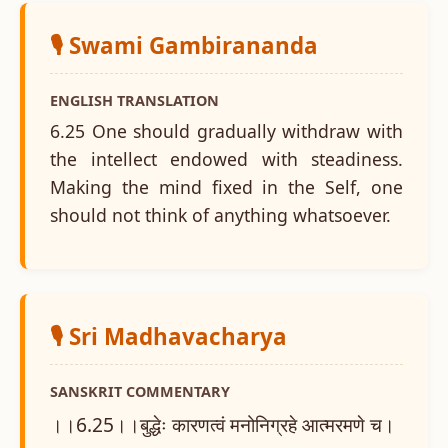
🎙️ Swami Gambirananda
ENGLISH TRANSLATION
6.25 One should gradually withdraw with
the intellect endowed with steadiness.
Making the mind fixed in the Self, one
should not think of anything whatsoever.
🎙️ Sri Madhavacharya
SANSKRIT COMMENTARY
।।6.25।।बुद्धेः कारणत्वं मनोनिग्रहे आत्मरमणे च।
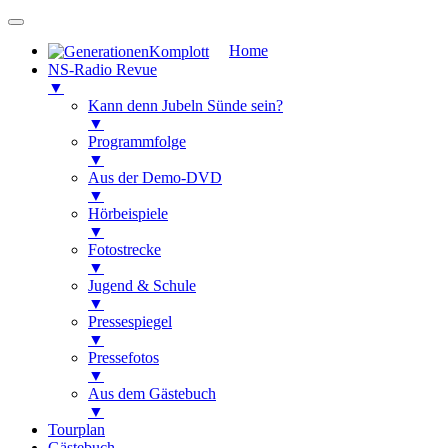
Home
NS-Radio Revue
▼
Kann denn Jubeln Sünde sein?
▼
Programmfolge
▼
Aus der Demo-DVD
▼
Hörbeispiele
▼
Fotostrecke
▼
Jugend & Schule
▼
Pressespiegel
▼
Pressefotos
▼
Aus dem Gästebuch
▼
Tourplan
Gästebuch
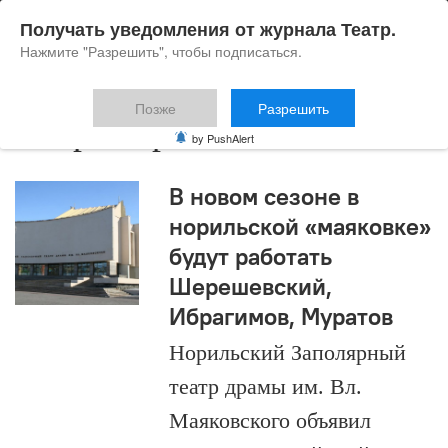
Получать уведомления от журнала Театр.
Нажмите "Разрешить", чтобы подписаться.
Позже
Разрешить
Петр Шерешевский
by PushAlert
В новом сезоне в
норильской «маяковке»
будут работать
Шерешевский,
Ибрагимов, Муратов
Норильский Заполярный
театр драмы им. Вл.
Маяковского объявил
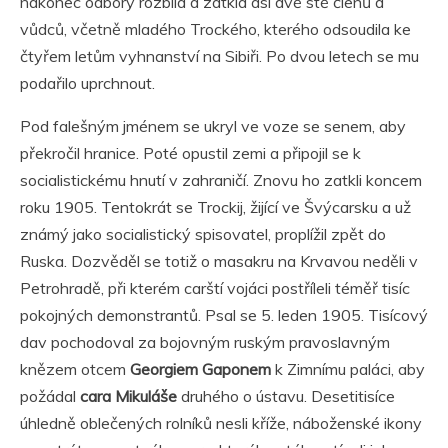
nakonec odbory rozbila a zatkla asi dvě stě členů a
vůdců, včetně mladého Trockého, kterého odsoudila ke
čtyřem letům vyhnanství na Sibiři. Po dvou letech se mu
podařilo uprchnout.
Pod falešným jménem se ukryl ve voze se senem, aby
překročil hranice. Poté opustil zemi a připojil se k
socialistickému hnutí v zahraničí. Znovu ho zatkli koncem
roku 1905. Tentokrát se Trockij, žijící ve Švýcarsku a už
známý jako socialistický spisovatel, proplížil zpět do
Ruska. Dozvěděl se totiž o masakru na Krvavou neděli v
Petrohradě, při kterém carští vojáci postříleli téměř tisíc
pokojných demonstrantů. Psal se 5. leden 1905. Tisícový
dav pochodoval za bojovným ruským pravoslavným
knězem otcem
Georgiem Gaponem
k Zimnímu paláci, aby
požádal
cara Mikuláše
druhého o ústavu. Desetitisíce
úhledně oblečených rolníků nesli kříže, náboženské ikony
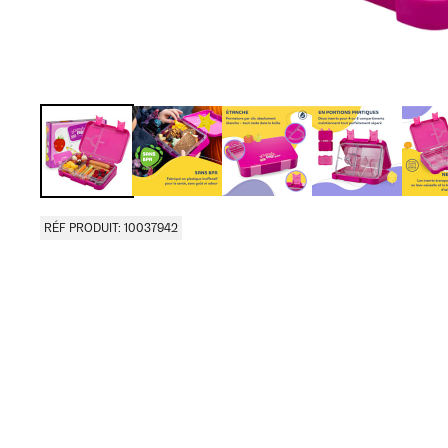
RÉF PRODUIT: 10037942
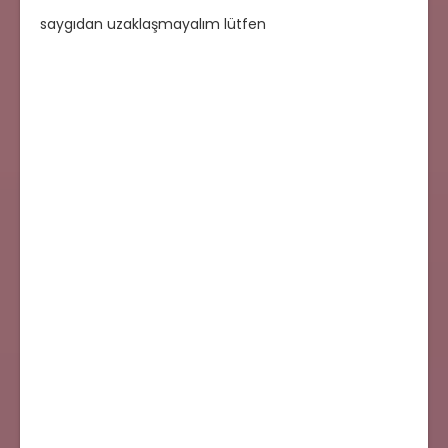
saygıdan uzaklaşmayalım lütfen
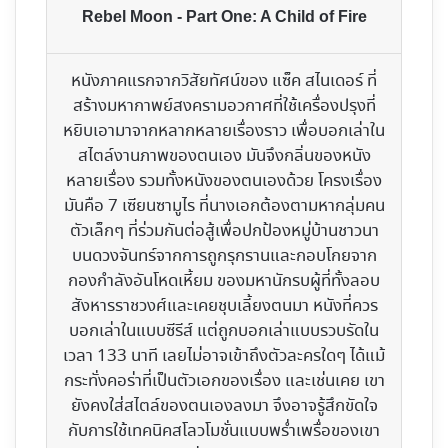
Rebel Moon - Part One: A Child of Fire
หนังภาคแรกจากวิสัยทัศน์ของ แซ็ค สไนเดอร์ ที่
สร้างมหากาพย์สงครามอวกาศที่ใช้เครื่องปรุงที่
หยิบเอามาจากหลากหลายเรื่องราว เพื่อบอกเล่าใน
สไตล์งานภาพของตนเอง มันจึงกลิ่นของหนัง
หลายเรื่อง รวมทั้งหนังของตนเองด้วย โครงเรื่อง
มันคือ 7 เซียนซามูไร ที่นางเอกต้องตามหากลุ่มคน
ตัวเล็กๆ ที่ร่วมกันต่อสู้เพื่อปกป้องหมู่บ้านชาวนา
บนดวงจันทร์จากการถูกรุกรานและกอบโกยจาก
กองกำลังอันโหดเหี้ยม ของมหานักรบผู้ที่ทั้งลอบ
สังหารราชวงศ์และเคยชุบเลี้ยงตนมา หนังที่ควร
บอกเล่าในแบบซีรีส์ แต่ถูกบอกเล่าแบบรวบรัดใน
เวลา 133 นาที เลยไม่อาจเข้าถึงตัวละครใดๆ ได้แม้
กระทั่งคอร่าที่เป็นตัวเอกของเรื่อง และเช่นเคย เขา
ยังคงใส่สไตล์ของตนเองลงมา จึงอาจรู้สึกขัดใจ
กับการใช้เทคนิคสโลวโมชั่นแบบพร่ำเพรื่อของเขา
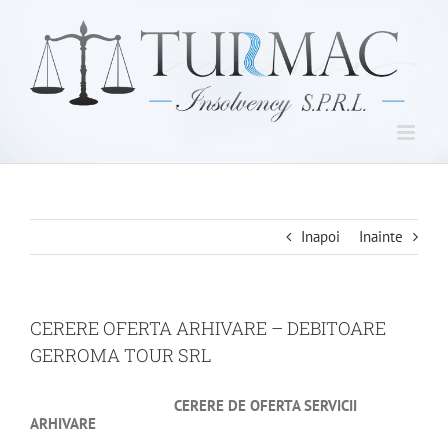
Skip
to
content
Inapoi
Inainte
CERERE OFERTA ARHIVARE – DEBITOARE
GERROMA TOUR SRL
CERERE DE OFERTA SERVICII
ARHIVARE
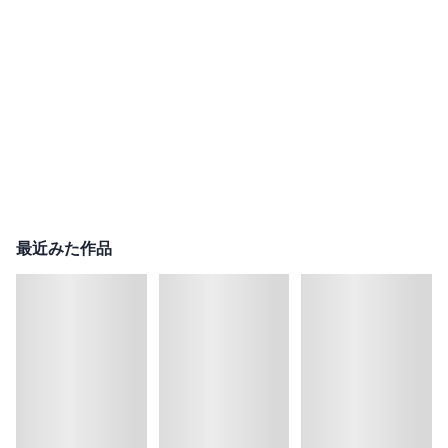
最近みた作品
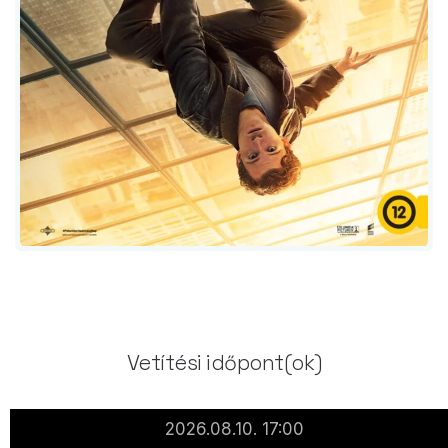
Vetítési időpont(ok)
2026.08.10. 17:00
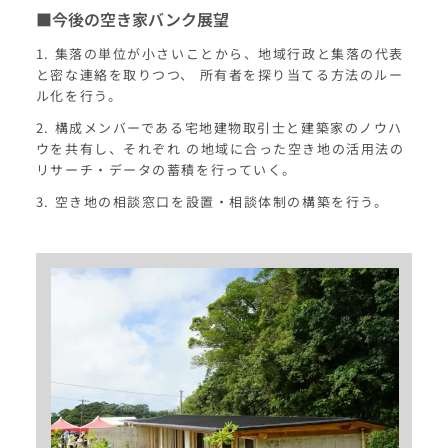
■今後の空き家バンク展望
1. 集落の単位が小さいことから、地域行政と集落の代表
と密な連絡を取りつつ、 所有者を探り当てる方法のルー
ル化を行う。
2. 構成メンバーである宅地建物取引士と建築家のノウハ
ウを共有し、それぞれ の地域に合った空き地の活用法の
リサーチ・データの蓄積を行っていく。
3. 空き地の相談窓口を設置・相談体制の構築を行う。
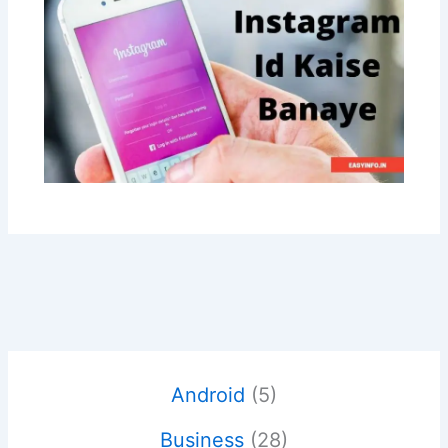
Android
(5)
Business
(28)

········

• _WHAT IS EXPECTED_
Exact repetition is required for the lines from the first one in the listing through the one that holds "by PushAlert", and pictures are to be omitted.

• _WRITTEN SOLUTION_
🎙️ Swami Gambirananda
ENGLISH TRANSLATION
6.25 One should gradually withdraw with
the intellect endowed with steadiness.
Making the mind fixed in the Self, one
should not think of anything whatsoever.
🎙️ Sri Madhavacharya
SANSKRIT COMMENTARY
।।6.25।।बुद्धेः कारणत्वं मनोनिग्रहे आत्मरमणे च।
Home
NS-Radio Revue
▼
Kann denn Jubeln Sünde sein?
▼
Programmfolge
▼
Aus der Demo-DVD
▼
Hörbeispiele
▼
Fotostrecke
▼
Jugend & Schule
▼
Pressespiegel
▼
Pressefotos
▼
Aus dem Gästebuch
▼
Tourplan
Gästebuch
Получать уведомления от журнала Театр.
Нажмите "Разрешить", чтобы подписаться.
Позже
Разрешить
Петр Шерешевский
by PushAlert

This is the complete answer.